Non solo il sonno è usato come espediente letterario per raccontare il suo viaggio tra Inferno, Purgatorio e Paradiso, ma sono frequenti i momenti in cui il poeta descrive il suo dormire (Io non so ben ridid com’i v’intrai/tant’era pien di sonno a quel punto/che la verace via abbandonai), i sonnellini brevi e ristoratori (Come persona ch’è per forza/desta e l’occhio riposato interno/mossi) e la debolezza muscolare scatenata da emozioni che provoca anche vere e proprie cadute (caddi come corpo morto cade).

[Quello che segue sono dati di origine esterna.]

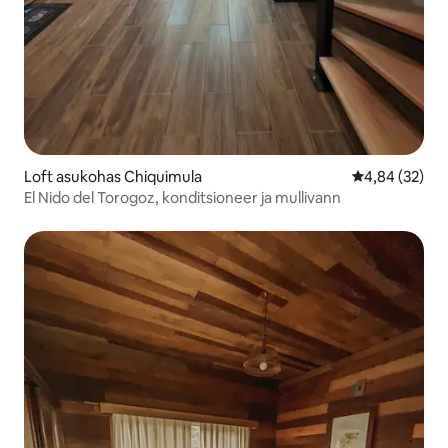
Loft asukohas Chiquimula
Keskmine hinn
4,84 (32)
El Nido del Torogoz, konditsioneer ja mullivann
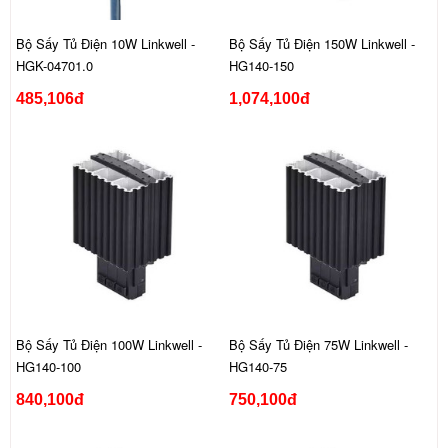
Bộ Sấy Tủ Điện 10W Linkwell -
Bộ Sấy Tủ Điện 150W Linkwell -
HGK-04701.0
HG140-150
485,106đ
1,074,100đ
Bộ Sấy Tủ Điện 100W Linkwell -
Bộ Sấy Tủ Điện 75W Linkwell -
HG140-100
HG140-75
840,100đ
750,100đ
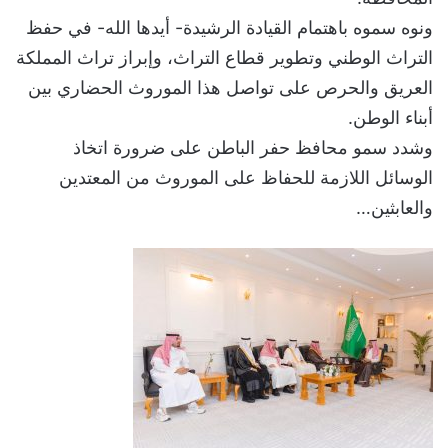
ونوه سموه باهتمام القيادة الرشيدة- أيدها الله- في حفظ
التراث الوطني وتطوير قطاع التراث، وإبراز تراث المملكة
العريق والحرص على تواصل هذا الموروث الحضاري بين
أبناء الوطن.
وشدد سمو محافظ حفر الباطن على ضرورة اتخاذ
الوسائل اللازمة للحفاظ على الموروث من المعتدين
والعابثين…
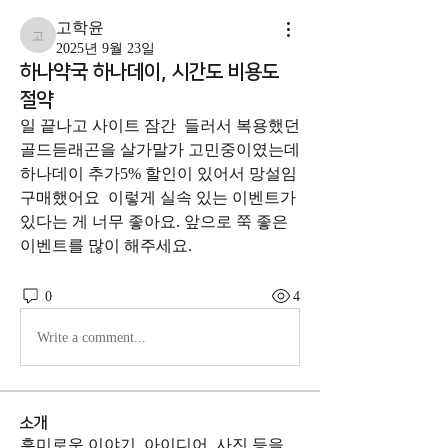
고학윤
고학윤
2025년 9월 23일
하나약국 하나데이, 시간도 비용도
절약
일 끝나고 사이트 잠간  들러서 복용했던 
골드듣래곤을 살가말가 고민중이였는데   
하나데이 추가5% 할인이 있어서 망설임 
구매했어요  이렇게 실속 있는 이벤트가 
있다는 게 너무 좋아요. 앞으로 쭉 좋은 
이벤트를 많이 해주세요.
0
4
Write a comment...
소개
흥미로운 이야기, 아이디어, 사진 등을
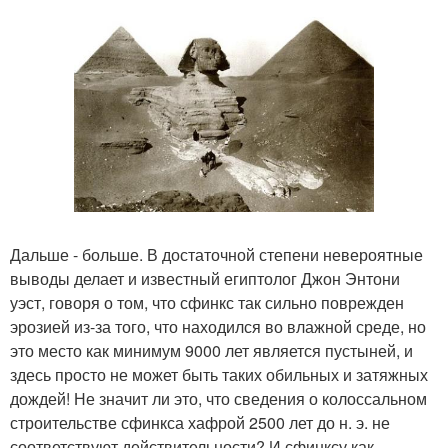
Дальше - больше. В достаточной степени невероятные
выводы делает и известный египтолог Джон Энтони
уэст, говоря о том, что сфинкс так сильно поврежден
эрозией из-за того, что находился во влажной среде, но
это место как минимум 9000 лет является пустыней, и
здесь просто не может быть таких обильных и затяжных
дождей! Не значит ли это, что сведения о колоссальном
строительстве сфинкса хафрой 2500 лет до н. э. не
соответствуют действительности? И сфинксу как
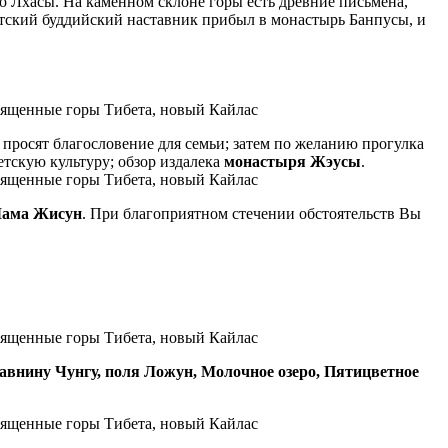
до Лхасы. На каменном склоне горы есть древние письмена,
етский буддийский наставник прибыл в монастырь Банпусы, и
и просят благословение для семьи; затем по желанию прогулка
етскую культуру; обзор издалека
монастыря Жэусы
.
Лама Жисун
. При благоприятном стечении обстоятельств Вы
авнину Чунгу, поля Ложун, Молочное озеро, Пятицветное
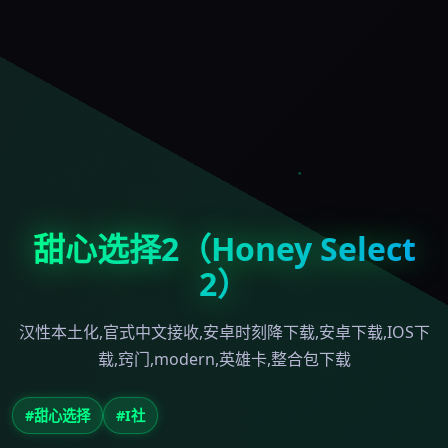
甜心选择2（Honey Select
2）
汉性本土化,官式中文接收,安卓时刻降下载,安卓下载,IOS下
载,窍门,modern,英雄卡,整合包下载
#甜心选择
#I社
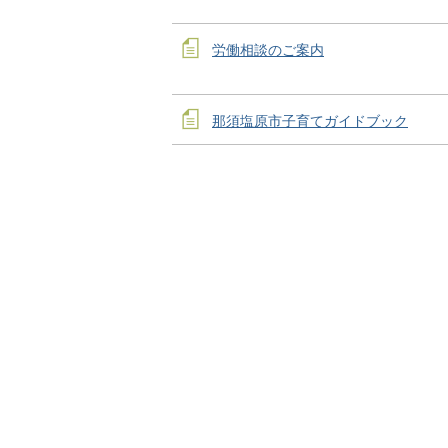
労働相談のご案内
那須塩原市子育てガイドブック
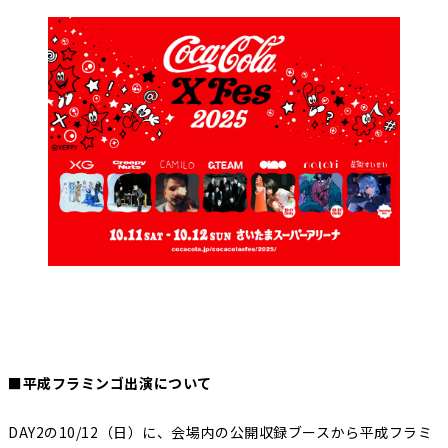
■平成フラミンゴ出演について
DAY2の10/12（日）に、会場内の公開収録ブースから平成フラミ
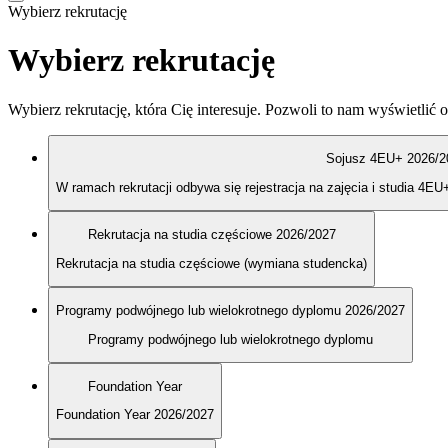
Wybierz rekrutację
Wybierz rekrutację
Wybierz rekrutację, która Cię interesuje. Pozwoli to nam wyświetlić o
Sojusz 4EU+ 2026/2
W ramach rekrutacji odbywa się rejestracja na zajęcia i studia 4EU
Rekrutacja na studia częściowe 2026/2027
Rekrutacja na studia częściowe (wymiana studencka)
Programy podwójnego lub wielokrotnego dyplomu 2026/2027
Programy podwójnego lub wielokrotnego dyplomu
Foundation Year
Foundation Year 2026/2027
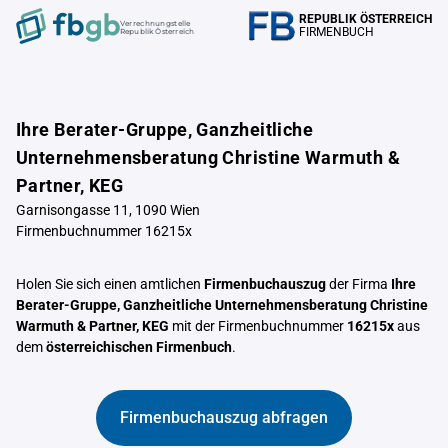
REPUBLIK ÖSTERREICH
Verrechnungstelle
FIRMENBUCH
Republik Österreich
Ihre Berater-Gruppe, Ganzheitliche
Unternehmensberatung Christine Warmuth &
Partner, KEG
Garnisongasse 11, 1090 Wien
Firmenbuchnummer 16215x
Holen Sie sich einen amtlichen
Firmenbuchauszug
der Firma
Ihre
Berater-Gruppe, Ganzheitliche Unternehmensberatung Christine
Warmuth & Partner, KEG
mit der Firmenbuchnummer
16215x
aus
dem
österreichischen Firmenbuch
.
Firmenbuchauszug abfragen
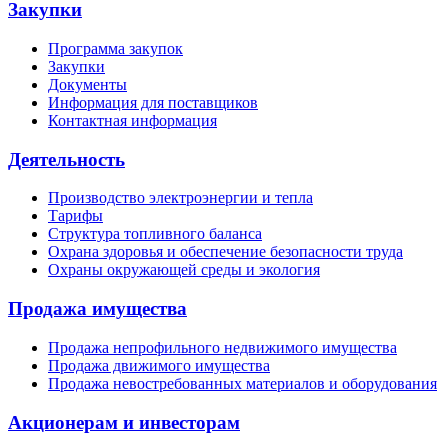
Закупки
Программа закупок
Закупки
Документы
Информация для поставщиков
Контактная информация
Деятельность
Производство электроэнергии и тепла
Тарифы
Структура топливного баланса
Охрана здоровья и обеспечение безопасности труда
Охраны окружающей среды и экология
Продажа имущества
Продажа непрофильного недвижимого имущества
Продажа движимого имущества
Продажа невостребованных материалов и оборудования
Акционерам и инвесторам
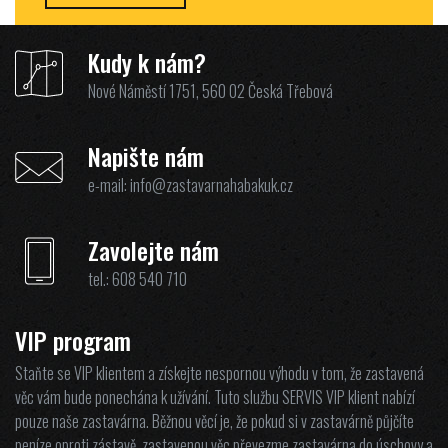
Kudy k nám?
Nové Náměstí 1751, 560 02 Česká Třebová
Napište nám
e-mail:
info@zastavarnahabakuk.cz
Zavolejte nám
tel.:
608 540 710
VIP program
Staňte se VIP klientem a získejte nespornou výhodu v tom, že zastavená
věc vám bude ponechána k užívání. Tuto službu SERVIS VIP klient nabízí
pouze naše zastavárna. Běžnou věcí je, že pokud si v zastavárně půjčíte
peníze oproti zástavě, zastavenou věc převezme zastavárna do úschovy a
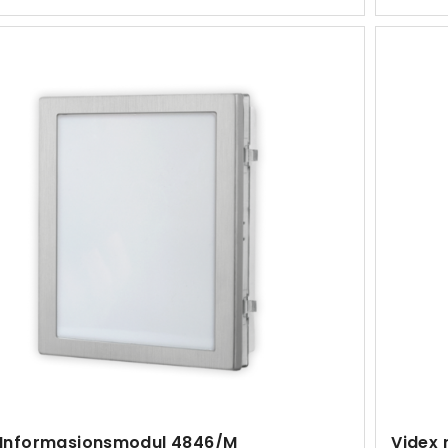
 Informasjonsmodul 4846/M
Videx 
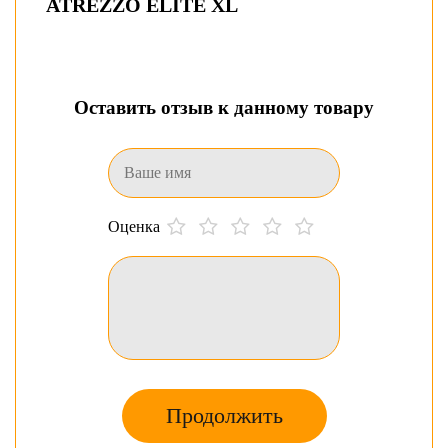
ATREZZO ELITE XL
Оставить отзыв к данному товару
Оценка
Продолжить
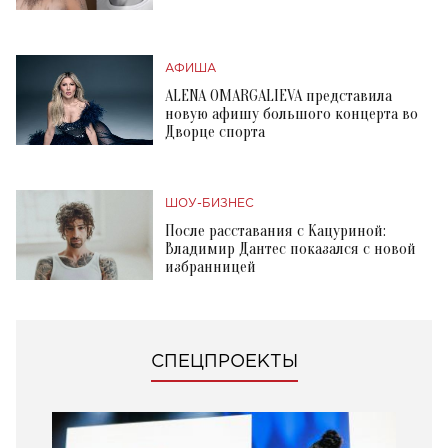
АФИША
ALENA OMARGALIEVA представила
новую афишу большого концерта во
Дворце спорта
ШОУ-БИЗНЕС
После расставания с Кацуриной:
Владимир Дантес показался с новой
избранницей
СПЕЦПРОЕКТЫ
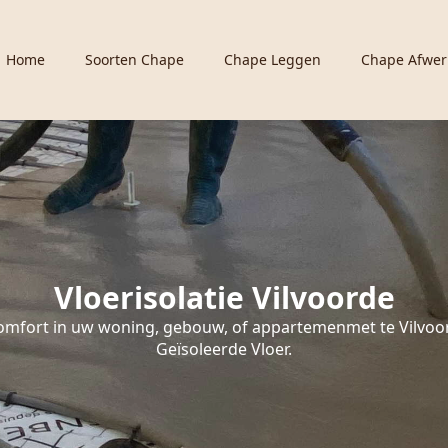
Home
Soorten Chape
Chape Leggen
Chape Afwer
Vloerisolatie Vilvoorde
omfort in uw woning, gebouw, of appartemenmet te Vilvoo
Geïsoleerde Vloer.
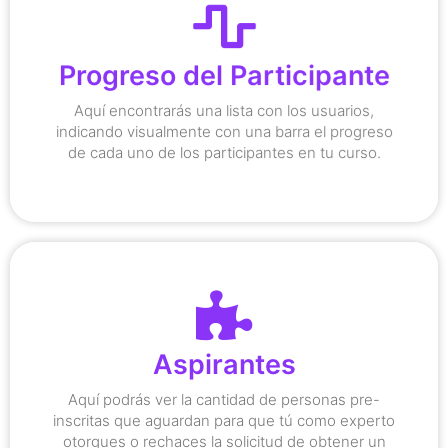
su nombre.
Progreso del Participante
para encontrar a uno determinado por
También puedes usar el buscador
Aquí encontrarás una lista con los usuarios,
indicando visualmente con una barra el progreso
de cada uno de los participantes en tu curso.
acceder tus participantes.
dispositivos mediante los cuales pueden
Aspirantes
de IP, con lo cual puedes limitar el número de
Con Nexper, tienes la funcionalidad de Control
Aquí podrás ver la cantidad de personas pre-
que no pagaron por tus cursos!
inscritas que aguardan para que tú como experto
¡Evita que accedan terceras personas
otorgues o rechaces la solicitud de obtener un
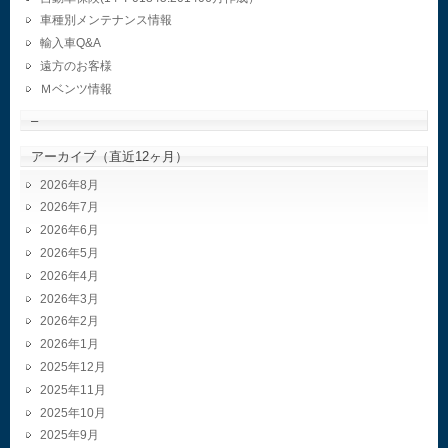
車種別メンテナンス情報
輸入車Q&A
遠方のお客様
Ｍベンツ情報
–
アーカイブ（直近12ヶ月）
2026年8月
2026年7月
2026年6月
2026年5月
2026年4月
2026年3月
2026年2月
2026年1月
2025年12月
2025年11月
2025年10月
2025年9月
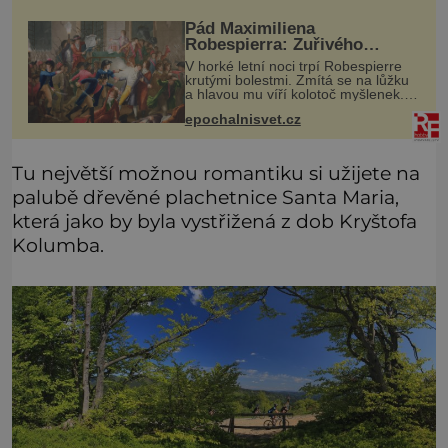
Pád Maximiliena
Robespierra: Zuřivého
jakobína nikdo nelitoval?
V horké letní noci trpí Robespierre
krutými bolestmi. Zmítá se na lůžku
a hlavou mu víří kolotoč myšlenek.
Když se probere z mdlob, vzpomene
epochalnisvet.cz
si na jednu z pařížských jasnovidek,
kterou před lety navšt
Tu největší možnou romantiku si užijete na
palubě dřevěné plachetnice Santa Maria,
která jako by byla vystřižená z dob Kryštofa
Kolumba.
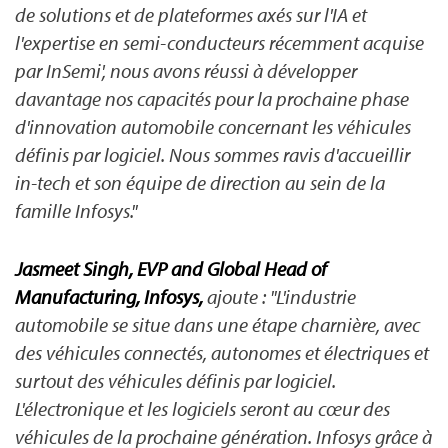
de solutions et de plateformes axés sur l'IA et
l'expertise en semi-conducteurs récemment acquise
par InSemi', nous avons réussi à développer
davantage nos capacités pour la prochaine phase
d'innovation automobile concernant les véhicules
définis par logiciel. Nous sommes ravis d'accueillir
in-tech et son équipe de direction au sein de la
famille Infosys."
Jasmeet Singh, EVP and Global Head of
Manufacturing, Infosys,
ajoute : "L'industrie
automobile se situe dans une étape charnière, avec
des véhicules connectés, autonomes et électriques et
surtout des véhicules définis par logiciel.
L'électronique et les logiciels seront au cœur des
véhicules de la prochaine génération. Infosys grâce à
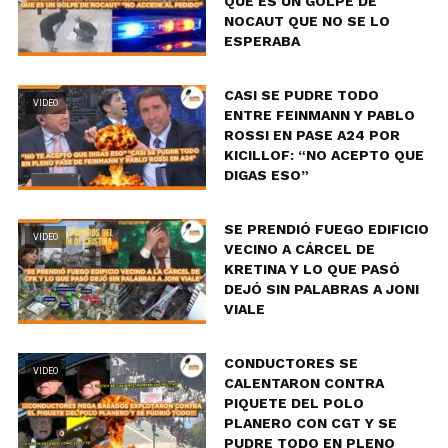
QUE ES UN GOLPE DE
NOCAUT QUE NO SE LO
ESPERABA
CASI SE PUDRE TODO
VIDEO
ENTRE FEINMANN Y PABLO
ROSSI EN PASE A24 POR
KICILLOF: “NO ACEPTO QUE
DIGAS ESO”
SE PRENDIÓ FUEGO EDIFICIO
VIDEO
VECINO A CÁRCEL DE
KRETINA Y LO QUE PASÓ
DEJÓ SIN PALABRAS A JONI
VIALE
CONDUCTORES SE
VIDEO
CALENTARON CONTRA
PIQUETE DEL POLO
PLANERO CON CGT Y SE
PUDRE TODO EN PLENO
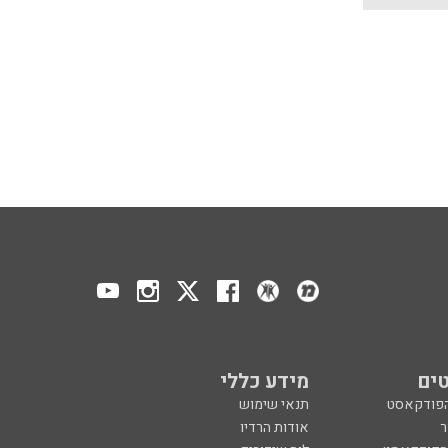
ים
מידע כללי
הפודקאסט
תנאי שימוש
ר
אודות הרדיו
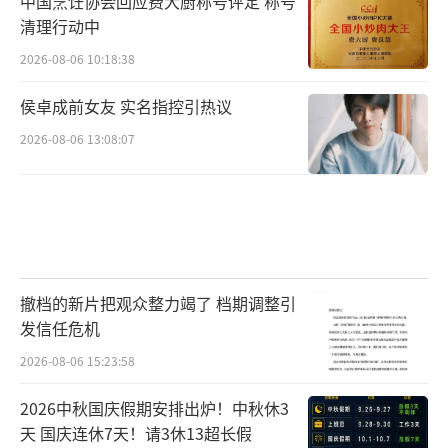
除了服化道外，剧中再现了多种传统非遗
中国烹饪协会回应费大厨称号评定 称号
清理行动中
文化如：镂空竹、傩面具、风火流星、长沙铜
2026-08-06 10:18:38
红釉、八角宫灯等，将非遗元素与国风美学进
行融合。社交平台发起#各地文旅都来认领锦绣
侯卓成前女友 实名指控引热议
芳华的中国非遗#、#和杨紫李现沉浸式体验非
2026-08-06 13:08:07
遗盛宴#等话题讨论，各地文旅官方账号纷纷发
文“认领”本土非遗，北京抖空竹、浙江龙凤
花烛、陕西花灯、福建螺钿制作技艺、辽宁木
偶戏、江西傩面具等成为近期文化热点，有
效“盘活”中华文化资源宝库。剧中的古琴曲
撤档的新片把观众整力竭了 档期调整引
韵、唐风乐舞等，同样是对中华传统文化的艺
发信任危机
术化呈现。特别是剧中一段融合传统非遗杂技
2026-08-06 15:23:58
与盛唐舞蹈的晚宴表演，技艺高超，编排震
2026中秋国庆假期安排出炉！中秋休3
撼，观众在剧情自然推进中潜移默化感受到传
天 国庆连休7天！请3休13超长假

"L’insieme di questi segni – afferma Plazzi – presenti non solo nella Divina Commedia, ma in tutta l’opera di Dante è tipico della narcolessia una rara malattia neurologica descritta a fine Ottocento che colpisce quattro persone ogni dieci mila abitanti ed è clinicamente caratterizzata da attacchi di sonno e cataplessia (cedimenti del tono muscolare scatenati da forti emozioni), paralisi del sonno (sensazione di non riuscire a muoversi al momento del risveglio) allucinazioni e da un sonno notturno interrotto da molti risvegli".

Una tesi che non solo appare incontrare accoglienza tra autorevoli studiosi (tra gli altri Emilio Pasquini e Mirko Tavoni), ma finisce anche per riconciliare filologi e neurologi alla ricerca di una conoscenza più approfondita della vita e delle opere di Dante.